First, the excitement wears off real quick. The big rush is fun, but after the rush is over the second guessing kicks in. We could have spent that money on far better things. We could have bought him 5 or 10 little things that he would have played with for years instead of one big toy that he quickly lost interest in.
Second, the basic toys are usually better and more loved than the glitzy toys. Things that allow a child to use his imagination or can be used in multiple ways will be more likely to stand the test of time. The classics are considered to be classics for a reason. Lincoln Logs are still popular because children PLAY with them. Play-Doh is still popular because children PLAY with it. Balls are still popular (and recently admitted to the Toy Hall of Fame) because children will always PLAY with balls.

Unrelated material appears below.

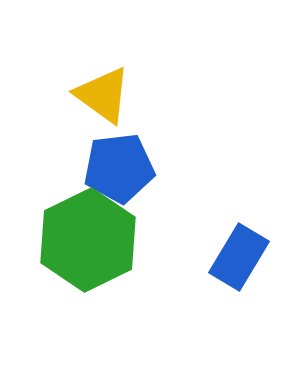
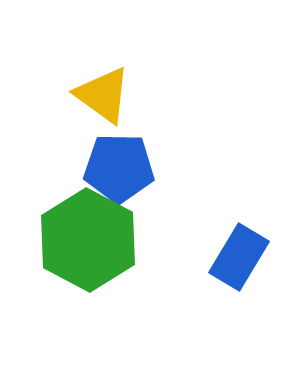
blue pentagon: rotated 8 degrees clockwise
green hexagon: rotated 6 degrees counterclockwise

It isn't necessary to break the bank on the "latest and greatest" in order for your child to have a magical holiday season filled with toys that will last at least a week or two instead of only a day or two.
Third, setting a budget for Christmas is important. Sticking to that budget is also important. Blowing the budget even once tends to set a precedent for years to come. Children actually remember what they get from year to year. If last year's holiday was BIGGER and BETTER, then this years holiday might be disappointing if the selection and number of toys are not quite as impressive.
Finally, if the toy won't be played with - and you know it won't be played with - go ahead and give it up. Waiting two years will not change the fact that your child is no longer interested. Letting that toy sit and take up valuable space is just torture for yourself. If your child has decided that the toy no longer holds value for him, go ahead and pack it up to be given to charity. Don't drag it around through three different moves in hopes that one day you child will once again decide to charge the batteries and take it out for a spin. Trust me, he won't.